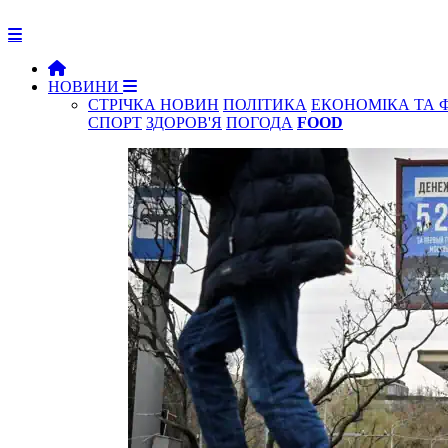
НОВИНИ
СТРІЧКА НОВИН
ПОЛІТИКА
ЕКОНОМІКА ТА 
СПОРТ
ЗДОРОВ'Я
ПОГОДА
FOOD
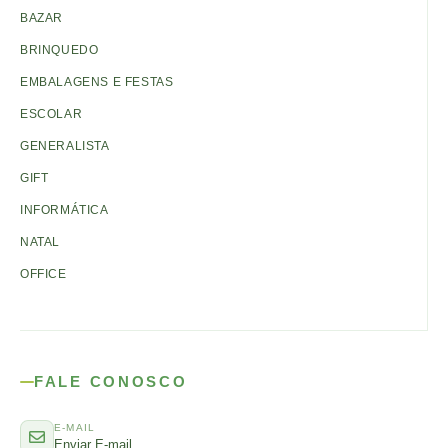
BAZAR
BRINQUEDO
EMBALAGENS E FESTAS
ESCOLAR
GENERALISTA
GIFT
INFORMÁTICA
NATAL
OFFICE
FALE CONOSCO
E-MAIL
Enviar E-mail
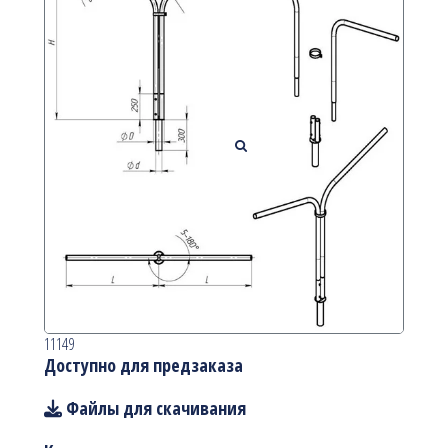
11149
Доступно для предзаказа
Файлы для скачивания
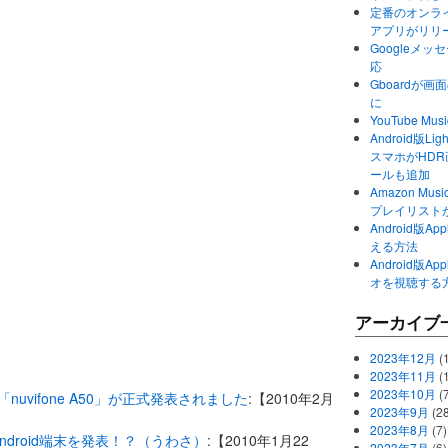
定番のオンライ
アプリがリリ
Googleメ
応
Gboardが
に
YouTube 
Android版Li
スマホがHD
ールも追加
Amazon M
プレイリスト
Android版
える方法
Android版
オを視聴する
アーカイブ
2023年12月
(1
2023年11月
(
2023年10月
(
d端末「nuvifone A50」が正式発表されました
:【2010年2月
2023年9月
(28
2023年8月
(7)
Android端末を発表！？（うわさ）
:【2010年1月22
2023年7月
(6)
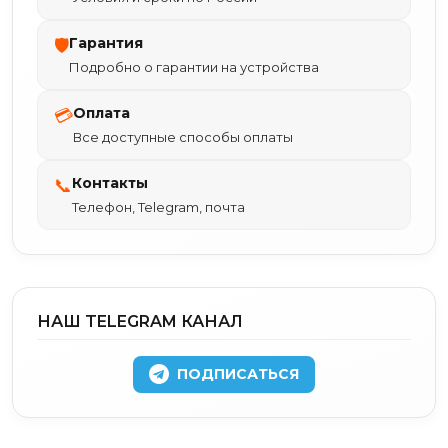
Гарантия
🛡
Подробно о гарантии на устройства
Оплата
💳
Все доступные способы оплаты
Контакты
📞
Телефон, Telegram, почта
НАШ TELEGRAM КАНАЛ
ПОДПИСАТЬСЯ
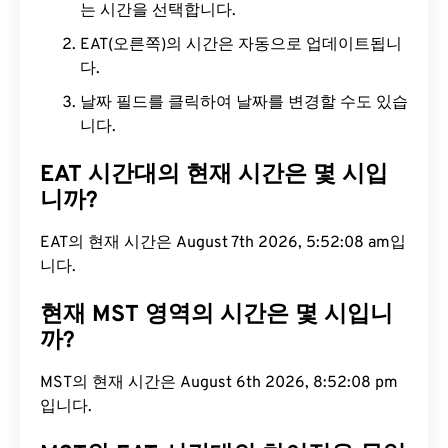
는 시간을 선택합니다.
EAT(오른쪽)의 시간은 자동으로 업데이트됩니
다.
날짜 필드를 클릭하여 날짜를 변경할 수도 있습
니다.
EAT 시간대의 현재 시간은 몇 시입
니까?
EAT의 현재 시간은 August 7th 2026, 5:52:09 am입
니다.
현재 MST 영역의 시간은 몇 시입니
까?
MST의 현재 시간은 August 6th 2026, 8:52:09 pm
입니다.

-------

### Assignment:
Across the entries above, work out how many lines include the string "August", and report only that figure.

### Answer box:
2